The ACMAD collection is a collection of c.4 million images of historical weather data from 43 African countries. Originally rescued by the Royal Meteorological Institute of Belgium (RMI) and the World Meteorological Organisation working in partnership with African Centre of Meteorological Applications for Development (ACMAD)in the late 1980s. These were imaged and saved onto microfilm and microfiches. Many of the original paper documents are believed to have been destroyed after this process and the microfilm and microfiche were feared to have degraded over time due to poor storage conditions. However, copies of the images were found on micro-film in a climate controlled cabinet in RMI. Further rescue efforts were carried out as priority in 2021 by the European Union's Copernicus Climate Change Service to save the images onto a tape archive, therefore preventing the data from being lost forever from the decaying film and fiche. The Copernicus Climate Change Service holds these data and has the agreement to rescue and make available these records to the research community. But first we need to catalogue and understand the quality of the images and this is where you come in.

Access to historical weather data is essential if we are to understand weather and climatic events of the past and constrain projections of the future. Globally there are billions of weather observations from the 18th, 19th and early 20th centuries that are still not available in machine readable format and are at risk of being lost forever. In places like Africa access to historical weather data is particularly poor with large parts of the continent having no available weather data at all currently available to researchers. Making historical data available from Africa will enable better understanding and certainty about how the climate is changing across the continent. It will also allow some of the most vulnerable people on the planet to climate change to better adapt to and prepare for the changes happening around them.

Before we start digitising the data we need to better catalogue the images. We need to confirm all the images that have the station name, month and year recorded on them. Without these pieces of information, the corresponding weather observations are of no value. We know from initial analysis that despite being provided with a list of all the station names and periods of record from each country in the collection, these are in many cases erroneous. Undertaking the task identifying station names and dates will allow us to find the stations that were left off the list. It will also allow us to rename the files which are currently random alphanumeric strings (e.g. FILM_MADAGASCAR_002_615.JPG) to station name and date (e.g. Andapa_June_1956.jpg) allowing a better cataloguing of the collection.

We also need to make sure that the images are of a suitable quality. We need to identify images with quality issues such as damage, poor contrast, and the most common issue darkness. The cause of many of these issues may have been caused by poor handling of the original forms, and damage to the microfilm which the images were saved on before being rescued and saved as digital images. Undertaking the task on image quality will allow us to tag images with quality indicators. This might be done via further modifying the image name e.g. Andapa_June_1956_Good_Quality.jpg.

This is where we need your help.
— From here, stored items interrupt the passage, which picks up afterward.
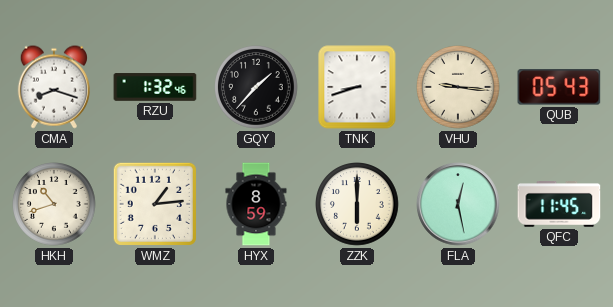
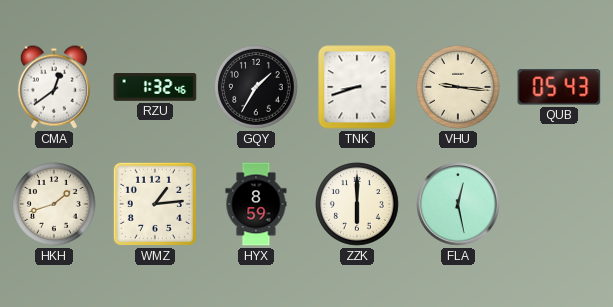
CMA: 8:18 -> 12:39
GQY: 1:37 -> 1:35
HKH: 10:42 -> 1:42
QFC: 11:45 -> none
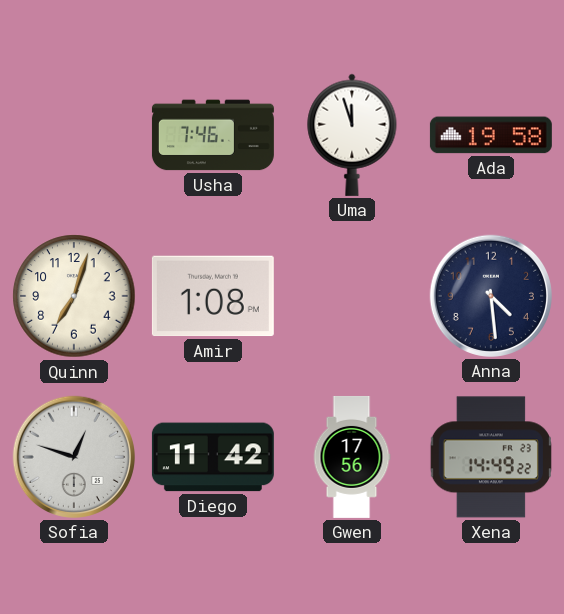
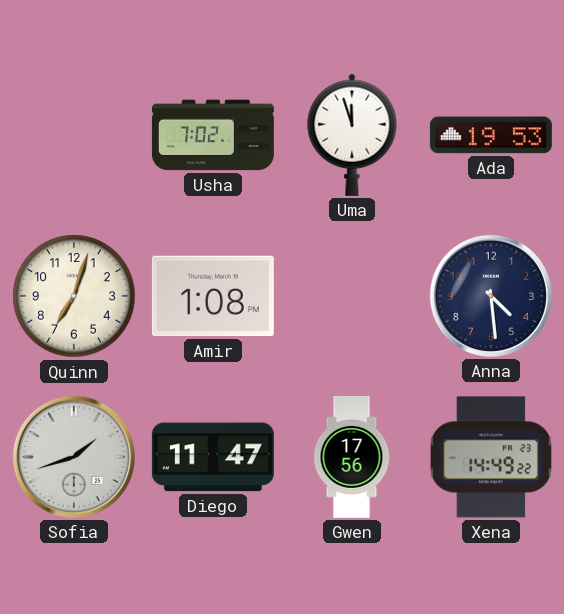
Usha: 7:46 -> 7:02
Ada: 19:58 -> 19:53
Sofia: 12:48 -> 1:42
Diego: 11:42 -> 11:47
By helping us to catalogue the collection we will be able to identify the images that are suitable for further data rescue projects, and those which are unsuitable and may need work done in order for their quality to be improved. Most importantly you will be contributing towards making weather data available for a region of the planet that is highly vulnerable to climate change.

The ACMAD collection will be made available via a Data Image Repository which is being built by the Copernicus Climate Change Service. This will be an open repository. For the repository holdings for ACMAD to be usable we need your help.